Wednesday, September 06, 2006

the day before tomorrow

Awkward idle conversations with strangers always involves the weather. Inevitably the phrase "Yeah that's (insert state), just wait 10 minutes. It'll change." comes up. That's true for every place except the polar regions. It's the weather! That's what it does! It changes!
In the last two weeks, the weather report for Carmel, Indiana has been wrong 80% of the time. "Partly Cloudy" Well, that's vague. Yeah, there's some clouds in the sky. A six year-old could tell me that. "Chance of rain." Duh, there's always a chance. It's not Antarctica. There's also a chance of a meteor strike but the weather-person doesn't seem to mention that. So far, whenever the weather called for scattered thunderstorms, there was a light drizzle. Yeah, really scattered. What the hell? I'm trying to plan my day around the weather. Can't wash my car in a thunderstorm now can I?
I think meteorology is the only profession where you can be wrong most of the time and not get fired.
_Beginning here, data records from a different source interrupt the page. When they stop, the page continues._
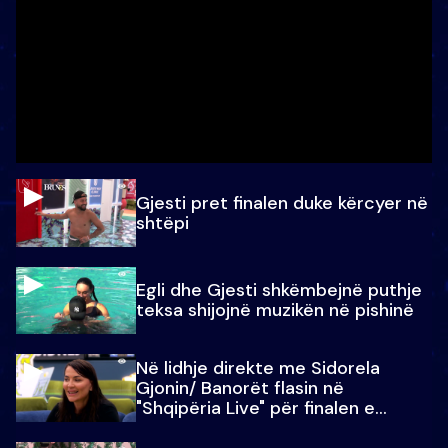
Gjesti pret finalen duke kërcyer në
shtëpi
Egli dhe Gjesti shkëmbejnë puthje
teksa shijojnë muzikën në pishinë
Në lidhje direkte me Sidorela
Gjonin/ Banorët flasin në
"Shqipëria Live" për finalen e
madhe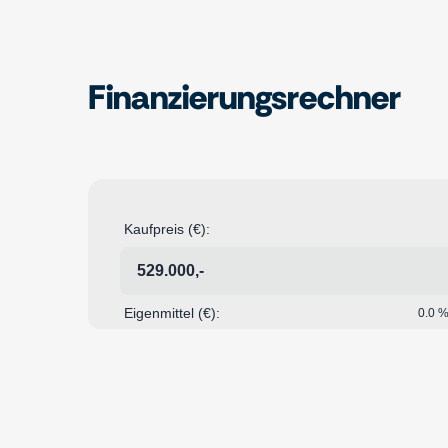
Finanzierungsrechner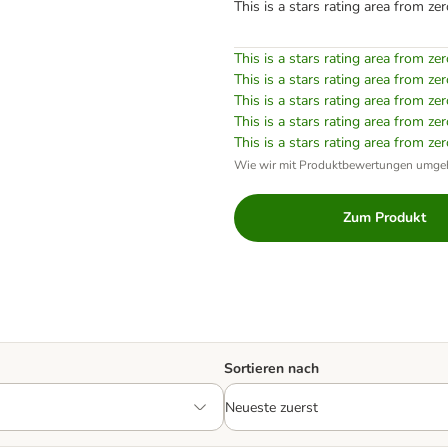
This is a stars rating area from zer
This is a stars rating area from zer
This is a stars rating area from zer
This is a stars rating area from zer
This is a stars rating area from zer
This is a stars rating area from zer
Wie wir mit Produktbewertungen umge
Zum Produkt
Sortieren nach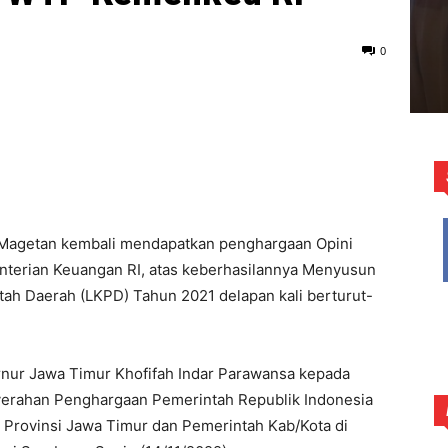
0
Magetan kembali mendapatkan penghargaan Opini
nterian Keuangan RI, atas keberhasilannya Menyusun
ah Daerah (LKPD) Tahun 2021 delapan kali berturut-
rnur Jawa Timur Khofifah Indar Parawansa kepada
yerahan Penghargaan Pemerintah Republik Indonesia
 Provinsi Jawa Timur dan Pemerintah Kab/Kota di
Well, that and fortune-telling. It's the same thing though, just one is on the local news and the other is in some tent at the carnival. Time after time they're wrong and we still put so much faith in the weatherman/woman. "Oh, it's a hard job." No it's not! They've already come up lots of vague descriptions to use, just reach into the hat and pull out one. "What? Chance of snow in Saudi Arabia? Yeah, I guess that could happen with global warming and the greenhouse effect." They make it more accurate by attaching a percentage to that chance. "20% chance of rain." What exactly does that mean?
And one more thing, I don't care what the weather was like 100 years ago! Put the Farmer's Almanac down! The weather 100 years ago doesn't affect the weather today or tomorrow. Yes, it is interesting that the temperature 100 years ago today was 78 and tomorrow it's going to be 80. Wow! Not newsworthy. That's just like telling me that on the set of Star Trek: The Next Generation, most of the pipes you see in the background are labeled GNDN; goes nowhere, does nothing. Interesting but not newsworthy!
Tomorrow I predict that somewhere it will rain, somewhere else it might snow, and it will be partly cloudy. I could be right... unless it's the end of the world, I didn't predict that.